The Busch dynasty ruled St. Louis for a hundred years and new princes defended the legacies of their fathers.  In 1996, things started to go differently.  The family sold the St. Louis Cardinals for $150 million to a private group of investors.  Those new owners went on to demand a new stadium from the city.  They threatened to move to the county or to Illinois if the city did not grant them the funds for a new stadium. 
(Timeline of events and money here with anti-Slay polemics)
The new stadium and accompanying Ballpark Village cost in excess of $600 million with quite a bit more than $150 million coming from the city of St.

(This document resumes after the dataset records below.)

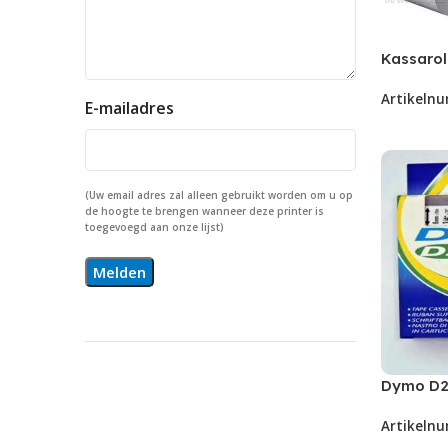
Kassarol
80x80mm
Artikeln
rol
E-mailadres
(Uw email adres zal alleen gebruikt worden om u op
de hoogte te brengen wanneer deze printer is
toegevoegd aan onze lijst)
Dymo D2
60611
Artikeln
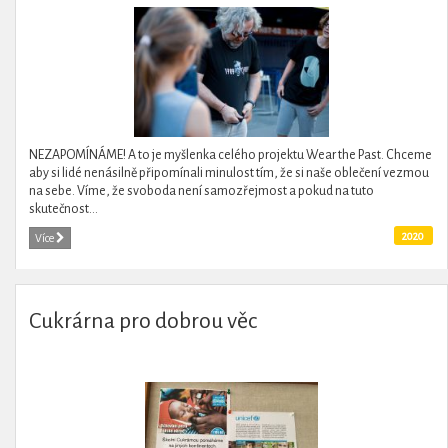
NEZAPOMÍNÁME! A to je myšlenka celého projektu Wear the Past. Chceme
aby si lidé nenásilně připomínali minulost tím, že si naše oblečení vezmou
na sebe. Víme, že svoboda není samozřejmost a pokud na tuto
skutečnost...
2020
Více
Cukrárna pro dobrou věc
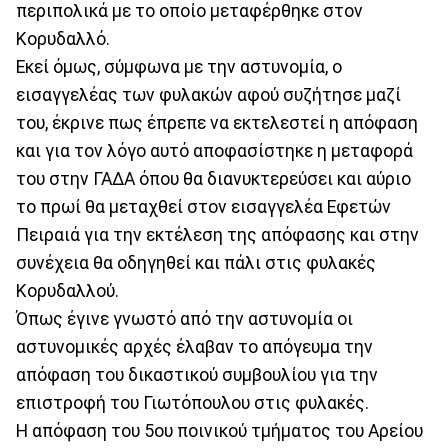
περιπολικά με το οποίο μεταφέρθηκε στον
Κορυδαλλό.
Εκεί όμως, σύμφωνα με την αστυνομία, ο
εισαγγελέας των φυλακών αφού συζήτησε μαζί
του, έκρινε πως έπρεπε να εκτελεστεί η απόφαση
και για τον λόγο αυτό αποφασίστηκε η μεταφορά
του στην ΓΑΔΑ όπου θα διανυκτερεύσει και αύριο
το πρωί θα μεταχθεί στον εισαγγελέα Εφετών
Πειραιά για την εκτέλεση της απόφασης και στην
συνέχεια θα οδηγηθεί και πάλι στις φυλακές
Κορυδαλλού.
Όπως έγινε γνωστό από την αστυνομία οι
αστυνομικές αρχές έλαβαν το απόγευμα την
απόφαση του δικαστικού συμβουλίου για την
επιστροφή του Γιωτόπουλου στις φυλακές.
Η απόφαση του 5ου ποινικού τμήματος του Αρείου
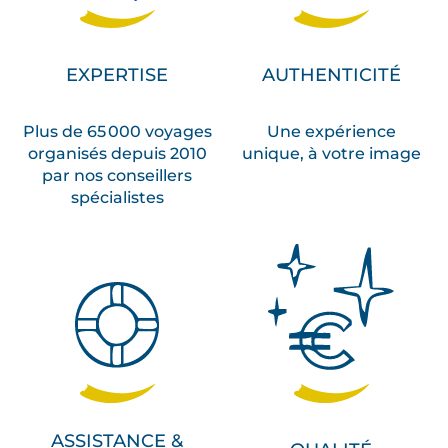
EXPERTISE
AUTHENTICITÉ
Plus de 65 000 voyages
Une expérience
organisés depuis 2010
unique, à votre image
par nos conseillers
spécialistes
ASSISTANCE &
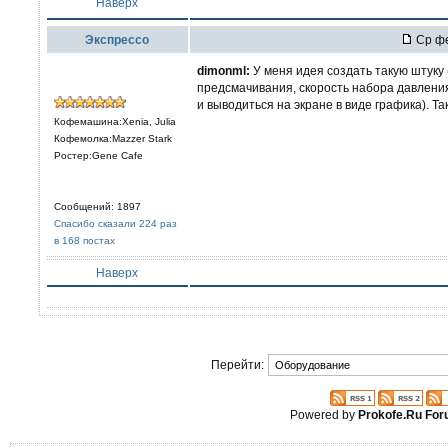
Наверх
Экспрессо
Ср фе
dimonml:
У меня идея создать такую штуку 
предсмачивания, скорость набора давлени
и выводиться на экране в виде графика). Т
Кофемашина:Xenia, Julia
Кофемолка:Mazzer Stark
Ростер:Gene Cafe
Сообщений: 1897
Спасибо сказали 224 раз
в 168 постах
Наверх
Перейти:
Powered by
Prokofe.Ru Fo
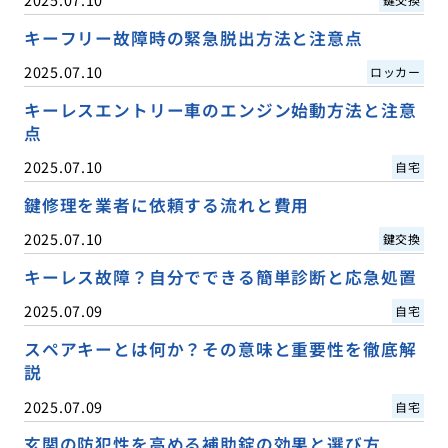
キーフリー故障時の緊急脱出方法と注意点
2025.07.10
ロッカー
キーレスエントリー車のエンジン始動方法と注意
点
2025.07.10
自宅
鍵修理を業者に依頼する流れと費用
2025.07.10
鍵交換
キーレス故障？自分でできる簡単診断と応急処置
2025.07.09
自宅
スペアキーとは何か？その意味と重要性を徹底解
説
2025.07.09
自宅
玄関の防犯性を高める補助錠の効果と選び方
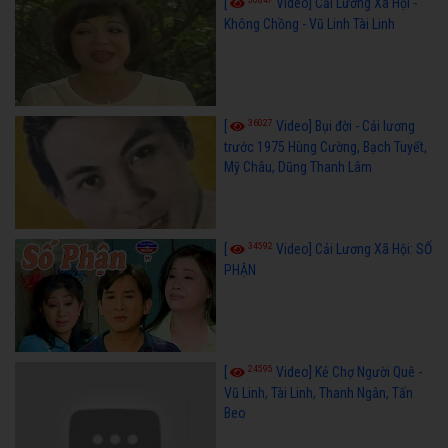
[
Video] Cải Lương Xã Hội -
Không Chồng - Vũ Linh Tài Linh
36027
[
Video] Bụi đời - Cải lương
trước 1975 Hùng Cường, Bạch Tuyết,
Mỹ Châu, Dũng Thanh Lâm
34592
[
Video] Cải Lương Xã Hội: SỐ
PHẬN
24595
[
Video] Kẻ Chợ Người Quê -
Vũ Linh, Tài Linh, Thanh Ngân, Tấn
Beo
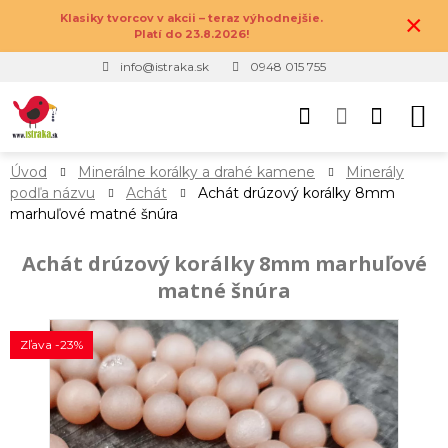
×
Klasiky tvorcov v akcii – teraz výhodnejšie.
Platí do 23.8.2026!
info@istraka.sk
0948 015 755
Úvod
Minerálne korálky a drahé kamene
Minerály
podľa názvu
Achát
Achát drúzový korálky 8mm
marhuľové matné šnúra
Achát drúzový korálky 8mm marhuľové
matné šnúra
Zľava -23%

Louis.  The new stadium was also named Busch, but only until 2025.  Perhaps at that point it will get a new name.  If the Sears Tower can be renamed Willis tower, then nothing is sacred.

In the summer of 2008, the board of Anheuser-Busch agreed to sell themselves to the Belgian-Brazilian company InBev for $52 billion.  The shareholders and board members pocketed some of that money, and the new St. Louis based European company Anheuser Busch InBev began restructuring.

InBev didn't actually have $52 billion.  They borrowed it.  To pay back their debt, they began chopping up and selling off the Anheuser Busch empire.  These sales were not done to improve the company, these sales were to pay off the debts of their new owners.  Most visible, the Busch Entertainment Corporation which owns Busch Gardens and Sea World was relocated from St. Louis to Orlando and promptly sold off to a British equity firm.  We could also take note of the fact that there are a few fewer jobs and clydesdales around now.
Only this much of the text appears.